Though the real reason for the about face is known only in the secretive halls of the royal palace, consider this:

Saudi Arabia has held the mantle as the world leader in oil for decades, and has largely enjoyed veto power on all things concerning oil. However, since 2014, it has waged a losing battle against the U.S. shale oil drillers, who are phenomenally more resilient than anyone expected.

The first signs of the shale producer vulnerability are now, however, becoming visible, with oil production in the U.S. dropping below 9 million barrels a day—the lowest in 18 months. If oil prices continue to remain below $40 per barrel, a few more shale oil producers will fall by the wayside.

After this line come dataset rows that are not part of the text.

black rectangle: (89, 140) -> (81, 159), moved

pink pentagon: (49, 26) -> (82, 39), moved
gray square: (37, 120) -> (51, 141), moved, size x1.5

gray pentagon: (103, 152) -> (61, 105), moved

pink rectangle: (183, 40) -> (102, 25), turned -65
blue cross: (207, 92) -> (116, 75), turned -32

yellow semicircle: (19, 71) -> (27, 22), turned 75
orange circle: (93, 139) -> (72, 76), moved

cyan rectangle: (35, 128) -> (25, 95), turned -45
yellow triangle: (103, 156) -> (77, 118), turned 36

But if crude prices rise above $50 per barrel, the shale producers have made their intentions clear, that they will be back in business.

If Saudi Arabia had accepted the deal, oil prices would have jumped to $50/b, giving the shale oil industry a new lease on life. Shale producers would have started pumping at a frantic pace, increasing the glut and pushing oil prices back down.

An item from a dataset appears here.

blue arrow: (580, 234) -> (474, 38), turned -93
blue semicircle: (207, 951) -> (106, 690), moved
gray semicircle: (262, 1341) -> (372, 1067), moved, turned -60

This whole exercise would permanently dent Saudi Arabia’s reputation as the leading oil player. The baton would have passed to the shale oil drillers—an event that the Saudis simply cannot allow.

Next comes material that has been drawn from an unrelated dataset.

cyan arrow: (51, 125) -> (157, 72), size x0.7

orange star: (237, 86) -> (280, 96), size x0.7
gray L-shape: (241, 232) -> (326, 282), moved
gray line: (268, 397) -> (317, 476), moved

With Iran’s return post-sanctions, Saudi Arabia’s leadership in OPEC is under threat. By scuttling the meeting, Saudi Arabia has asserted its supremacy and reminded the OPEC nations just how much power the Saudis still wield.

The Saudis have ascertained their importance in the new cartel as well. They have not let Russia assume sole leadership, they have ensured that they remain at the centre of any decision making in the new cartel.

By voicing their objection to the meeting, Saudi Arabia has attempted to win back the leadership baton from American shale producers. It has shown the OPEC members that it still is the leader, thereby blocking Iran from challenging it, and finally, it has maintained its importance in the new bigger cartel, demanding an equal say in the scheme of things alongside Russia.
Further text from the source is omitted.